Restic check/prune fault-tolerant?

Hi there,

I am thinking of running Restic check/prune for a number of Restic repos in S3 on ECS Fargate Spot. As a Fargate Spot Task may be interrupted at any time, I am wondering if it is safe for check and prune operations to run on it.

As check (mainly) only reads data from the repository, it is safe to interrupt it.

prune is designed to first add files and then delete spare files. So interrupting it will not leave a broken repository. But resuming an interrupted prune may need extra-effort (CPU-time, traffic and requests to the storage) to complete. If you regularly do this, you should try out

which will be able to speed things up a bit.

That said, there is an issue with lock files, as both check and prune exclusively lock the repo. So you might have to manually remove the locks after an abort.

2 Likes

Generally-speaking, I believe all restic operations are safe to interrupt as they follow an add-first-delete-last policy such that interrupting at any point leaves the repository in a consistent state, though possibly with redundant data. Dependent data is also added before data that depends on it – e.g. file leaf nodes are added before the tree they are contained in, the root tree for a snapshot is added before the snapshot that points to it, and pack indexes are not uploaded until the respective packs are uploaded.

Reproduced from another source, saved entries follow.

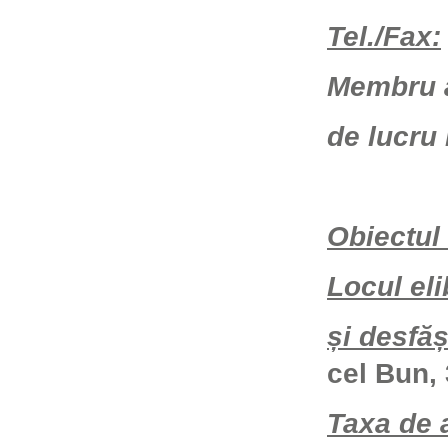
Tel./Fax:
Membru a
de lucru
Obiectul 
Locul el
și desfășu
cel Bun,
Taxa de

Absent any bugs, the only effects of an interrupted command should be that there is possibly redundant data added to the repository which can later become referenced by backup or removed by prune.

The orphaned lock files, as pointed out by @alexweiss, are really the only concern as these affect the operation of the repository. According to the AWS ECS documentation:

When tasks using Fargate Spot capacity are stopped due to a Spot interruption, a two-minute warning is sent before a task is stopped. The warning is sent as a task state change event to Amazon EventBridge and a SIGTERM signal to the running task.

As long as the SIGTERM reaches restic, it will clean up the lock file before exiting. If restic is not running as pid 1 inside the container, whatever is running as pid 1 will need to forward the signal to restic.

2 Likes

Thank you guys, that’s very insightful.